Given information

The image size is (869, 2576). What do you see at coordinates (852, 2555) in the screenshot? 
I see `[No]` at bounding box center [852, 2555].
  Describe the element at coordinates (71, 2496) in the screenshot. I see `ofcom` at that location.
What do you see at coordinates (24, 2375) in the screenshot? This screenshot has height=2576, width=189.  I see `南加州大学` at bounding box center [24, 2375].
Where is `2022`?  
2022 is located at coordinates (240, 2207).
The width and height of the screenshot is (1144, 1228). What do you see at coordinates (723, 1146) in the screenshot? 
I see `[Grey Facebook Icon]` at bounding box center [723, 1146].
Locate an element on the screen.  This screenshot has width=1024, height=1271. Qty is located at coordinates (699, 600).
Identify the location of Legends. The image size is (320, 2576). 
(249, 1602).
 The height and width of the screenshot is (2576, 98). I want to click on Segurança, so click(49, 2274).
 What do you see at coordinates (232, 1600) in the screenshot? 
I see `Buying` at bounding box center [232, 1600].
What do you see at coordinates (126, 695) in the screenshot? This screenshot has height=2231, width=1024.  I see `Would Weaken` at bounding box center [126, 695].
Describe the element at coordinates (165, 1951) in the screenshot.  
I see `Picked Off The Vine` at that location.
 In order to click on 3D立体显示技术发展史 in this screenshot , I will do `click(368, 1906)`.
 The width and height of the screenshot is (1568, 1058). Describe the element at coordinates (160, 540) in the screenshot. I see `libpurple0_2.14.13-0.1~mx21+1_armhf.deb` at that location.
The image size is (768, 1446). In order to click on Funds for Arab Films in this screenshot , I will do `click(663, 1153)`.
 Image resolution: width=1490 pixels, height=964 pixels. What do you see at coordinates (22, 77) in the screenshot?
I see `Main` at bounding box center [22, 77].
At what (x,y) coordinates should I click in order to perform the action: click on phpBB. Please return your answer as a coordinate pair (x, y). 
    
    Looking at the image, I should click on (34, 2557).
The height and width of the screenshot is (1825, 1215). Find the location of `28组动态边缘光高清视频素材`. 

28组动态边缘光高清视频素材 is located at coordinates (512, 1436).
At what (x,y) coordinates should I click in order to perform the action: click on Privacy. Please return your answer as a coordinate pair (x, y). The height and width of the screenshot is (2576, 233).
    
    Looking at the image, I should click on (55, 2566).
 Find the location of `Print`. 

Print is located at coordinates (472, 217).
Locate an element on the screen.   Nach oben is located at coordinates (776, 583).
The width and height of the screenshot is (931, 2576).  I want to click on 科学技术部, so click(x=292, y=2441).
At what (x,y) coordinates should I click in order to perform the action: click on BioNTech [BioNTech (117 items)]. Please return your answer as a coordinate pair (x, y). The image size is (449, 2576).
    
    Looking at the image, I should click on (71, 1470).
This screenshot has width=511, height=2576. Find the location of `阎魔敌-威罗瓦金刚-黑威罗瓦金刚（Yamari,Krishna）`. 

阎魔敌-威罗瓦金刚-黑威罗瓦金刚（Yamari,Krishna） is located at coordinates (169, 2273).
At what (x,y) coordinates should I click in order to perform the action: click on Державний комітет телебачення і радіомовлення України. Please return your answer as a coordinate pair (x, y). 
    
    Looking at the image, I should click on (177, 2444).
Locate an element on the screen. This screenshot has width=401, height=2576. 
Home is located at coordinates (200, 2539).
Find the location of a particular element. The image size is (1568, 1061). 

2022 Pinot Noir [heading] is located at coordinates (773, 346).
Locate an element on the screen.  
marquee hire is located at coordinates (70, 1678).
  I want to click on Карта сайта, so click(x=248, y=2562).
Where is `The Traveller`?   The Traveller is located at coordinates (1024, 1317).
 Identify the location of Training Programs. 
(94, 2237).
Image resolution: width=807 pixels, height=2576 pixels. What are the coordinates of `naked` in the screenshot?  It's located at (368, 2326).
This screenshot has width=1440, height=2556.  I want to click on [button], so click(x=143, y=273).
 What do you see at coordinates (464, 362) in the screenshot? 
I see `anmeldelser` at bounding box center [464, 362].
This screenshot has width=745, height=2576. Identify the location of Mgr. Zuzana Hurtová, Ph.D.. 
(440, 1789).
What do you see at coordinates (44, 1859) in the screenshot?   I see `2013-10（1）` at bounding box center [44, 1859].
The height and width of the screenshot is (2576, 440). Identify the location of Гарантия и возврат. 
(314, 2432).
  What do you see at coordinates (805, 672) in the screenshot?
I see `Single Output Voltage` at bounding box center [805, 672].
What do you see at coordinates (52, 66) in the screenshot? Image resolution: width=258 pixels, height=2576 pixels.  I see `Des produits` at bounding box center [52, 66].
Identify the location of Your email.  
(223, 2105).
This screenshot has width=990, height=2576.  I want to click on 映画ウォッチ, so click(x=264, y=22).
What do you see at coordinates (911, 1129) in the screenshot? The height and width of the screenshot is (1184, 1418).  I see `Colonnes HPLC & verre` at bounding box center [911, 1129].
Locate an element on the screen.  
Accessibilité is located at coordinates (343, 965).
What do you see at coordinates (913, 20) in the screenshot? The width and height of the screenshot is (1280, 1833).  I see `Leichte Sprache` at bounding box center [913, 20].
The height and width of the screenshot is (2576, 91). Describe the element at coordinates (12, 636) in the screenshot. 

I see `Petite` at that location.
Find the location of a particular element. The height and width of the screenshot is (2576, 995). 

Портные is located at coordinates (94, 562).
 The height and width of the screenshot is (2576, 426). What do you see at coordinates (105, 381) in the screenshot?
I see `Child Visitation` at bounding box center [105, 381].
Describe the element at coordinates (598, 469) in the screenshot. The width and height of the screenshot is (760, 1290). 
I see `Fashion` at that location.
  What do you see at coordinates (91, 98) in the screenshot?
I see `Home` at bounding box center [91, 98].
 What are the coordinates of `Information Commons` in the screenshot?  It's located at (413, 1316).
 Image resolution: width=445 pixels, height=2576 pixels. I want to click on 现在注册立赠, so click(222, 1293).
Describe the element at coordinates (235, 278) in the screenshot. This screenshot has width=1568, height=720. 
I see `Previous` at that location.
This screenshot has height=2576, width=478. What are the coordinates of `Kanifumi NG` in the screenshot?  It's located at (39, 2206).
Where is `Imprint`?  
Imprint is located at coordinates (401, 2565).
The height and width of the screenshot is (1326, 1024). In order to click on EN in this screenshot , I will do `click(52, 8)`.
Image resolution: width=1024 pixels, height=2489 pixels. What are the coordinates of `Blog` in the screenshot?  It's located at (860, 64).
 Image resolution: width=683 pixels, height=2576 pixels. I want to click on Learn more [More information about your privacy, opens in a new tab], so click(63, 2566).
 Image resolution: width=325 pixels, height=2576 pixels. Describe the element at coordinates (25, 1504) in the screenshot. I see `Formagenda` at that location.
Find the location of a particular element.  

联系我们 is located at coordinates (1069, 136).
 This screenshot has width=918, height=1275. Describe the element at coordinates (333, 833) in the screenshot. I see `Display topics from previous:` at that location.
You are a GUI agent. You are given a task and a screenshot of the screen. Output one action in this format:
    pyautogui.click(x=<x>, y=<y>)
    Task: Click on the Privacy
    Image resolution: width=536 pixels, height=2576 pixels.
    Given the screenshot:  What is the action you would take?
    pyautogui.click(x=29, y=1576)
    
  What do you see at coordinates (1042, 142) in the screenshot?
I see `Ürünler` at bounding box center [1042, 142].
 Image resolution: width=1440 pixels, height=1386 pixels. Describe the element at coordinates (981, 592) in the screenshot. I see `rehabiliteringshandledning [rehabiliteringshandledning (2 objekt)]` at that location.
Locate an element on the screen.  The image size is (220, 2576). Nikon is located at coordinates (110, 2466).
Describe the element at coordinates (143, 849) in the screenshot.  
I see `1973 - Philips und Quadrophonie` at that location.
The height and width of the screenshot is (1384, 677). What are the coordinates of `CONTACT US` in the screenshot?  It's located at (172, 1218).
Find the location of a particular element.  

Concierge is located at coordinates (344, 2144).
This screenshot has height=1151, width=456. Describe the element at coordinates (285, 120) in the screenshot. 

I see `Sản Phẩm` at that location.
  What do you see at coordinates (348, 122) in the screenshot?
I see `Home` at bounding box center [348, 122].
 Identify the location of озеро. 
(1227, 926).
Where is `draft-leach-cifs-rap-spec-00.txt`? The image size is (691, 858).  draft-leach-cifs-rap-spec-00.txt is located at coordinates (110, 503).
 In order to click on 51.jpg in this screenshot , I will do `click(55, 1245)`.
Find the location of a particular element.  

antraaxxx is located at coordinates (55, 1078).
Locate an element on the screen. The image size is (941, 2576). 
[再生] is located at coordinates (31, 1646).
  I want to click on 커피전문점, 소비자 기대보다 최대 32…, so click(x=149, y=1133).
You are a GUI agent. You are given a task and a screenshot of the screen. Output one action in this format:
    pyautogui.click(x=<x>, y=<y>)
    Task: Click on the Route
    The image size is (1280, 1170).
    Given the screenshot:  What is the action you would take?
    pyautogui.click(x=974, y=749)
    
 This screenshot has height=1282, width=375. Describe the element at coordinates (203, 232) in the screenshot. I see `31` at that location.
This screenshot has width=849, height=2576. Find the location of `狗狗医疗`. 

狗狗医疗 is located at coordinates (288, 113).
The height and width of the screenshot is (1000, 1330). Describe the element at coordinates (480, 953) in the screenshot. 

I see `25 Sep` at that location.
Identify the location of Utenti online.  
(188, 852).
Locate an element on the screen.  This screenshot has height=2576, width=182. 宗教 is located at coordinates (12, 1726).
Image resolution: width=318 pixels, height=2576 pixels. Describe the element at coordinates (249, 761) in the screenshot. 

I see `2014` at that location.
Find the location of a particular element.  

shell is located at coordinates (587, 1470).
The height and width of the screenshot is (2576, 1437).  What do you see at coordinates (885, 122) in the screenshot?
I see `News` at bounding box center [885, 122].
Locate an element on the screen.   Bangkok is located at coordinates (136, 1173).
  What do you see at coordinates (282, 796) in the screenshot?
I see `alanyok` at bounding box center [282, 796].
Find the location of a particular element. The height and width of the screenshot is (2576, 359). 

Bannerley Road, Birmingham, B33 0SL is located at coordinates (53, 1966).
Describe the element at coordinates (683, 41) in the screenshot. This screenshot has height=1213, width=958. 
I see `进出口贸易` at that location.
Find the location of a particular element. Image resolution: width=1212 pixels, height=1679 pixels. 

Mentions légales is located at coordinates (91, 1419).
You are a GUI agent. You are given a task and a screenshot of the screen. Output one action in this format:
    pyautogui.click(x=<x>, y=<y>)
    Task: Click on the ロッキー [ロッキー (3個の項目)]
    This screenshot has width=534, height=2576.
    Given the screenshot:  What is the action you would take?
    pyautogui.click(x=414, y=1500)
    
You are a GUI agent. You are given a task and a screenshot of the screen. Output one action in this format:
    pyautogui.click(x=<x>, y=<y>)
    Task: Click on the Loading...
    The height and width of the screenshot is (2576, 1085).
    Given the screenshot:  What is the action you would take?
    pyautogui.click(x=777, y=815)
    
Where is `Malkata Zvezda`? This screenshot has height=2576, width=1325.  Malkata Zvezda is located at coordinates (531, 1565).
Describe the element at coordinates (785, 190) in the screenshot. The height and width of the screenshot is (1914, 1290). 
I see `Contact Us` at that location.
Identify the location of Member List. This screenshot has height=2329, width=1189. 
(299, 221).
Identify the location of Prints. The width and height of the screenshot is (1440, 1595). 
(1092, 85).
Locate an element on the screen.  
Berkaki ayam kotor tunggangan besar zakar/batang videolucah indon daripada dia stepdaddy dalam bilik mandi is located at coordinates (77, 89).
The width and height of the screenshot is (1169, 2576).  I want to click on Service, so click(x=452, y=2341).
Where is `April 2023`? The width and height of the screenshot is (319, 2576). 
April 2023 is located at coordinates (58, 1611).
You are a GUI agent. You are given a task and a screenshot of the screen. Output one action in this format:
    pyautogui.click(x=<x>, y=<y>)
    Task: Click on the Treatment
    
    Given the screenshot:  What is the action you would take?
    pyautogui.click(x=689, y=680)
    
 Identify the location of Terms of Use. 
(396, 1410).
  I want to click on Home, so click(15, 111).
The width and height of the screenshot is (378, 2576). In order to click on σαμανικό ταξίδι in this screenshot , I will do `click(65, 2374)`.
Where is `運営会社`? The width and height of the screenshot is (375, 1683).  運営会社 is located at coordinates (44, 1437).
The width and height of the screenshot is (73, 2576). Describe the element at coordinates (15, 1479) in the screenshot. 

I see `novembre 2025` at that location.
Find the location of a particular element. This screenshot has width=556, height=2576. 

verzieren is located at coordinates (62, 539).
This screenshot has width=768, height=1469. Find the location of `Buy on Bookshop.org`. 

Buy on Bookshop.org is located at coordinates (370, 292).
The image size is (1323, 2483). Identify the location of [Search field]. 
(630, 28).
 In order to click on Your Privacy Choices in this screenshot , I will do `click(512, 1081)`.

What is needed
From the records above, reproduce exactly the lines from the one with "What do you see at coordinates (464, 362)" to the one with "What do you see at coordinates (44, 1859)", both included, and no others.

Exercise result
 What do you see at coordinates (464, 362) in the screenshot? 
I see `anmeldelser` at bounding box center [464, 362].
This screenshot has width=745, height=2576. Identify the location of Mgr. Zuzana Hurtová, Ph.D.. 
(440, 1789).
What do you see at coordinates (44, 1859) in the screenshot?   I see `2013-10（1）` at bounding box center [44, 1859].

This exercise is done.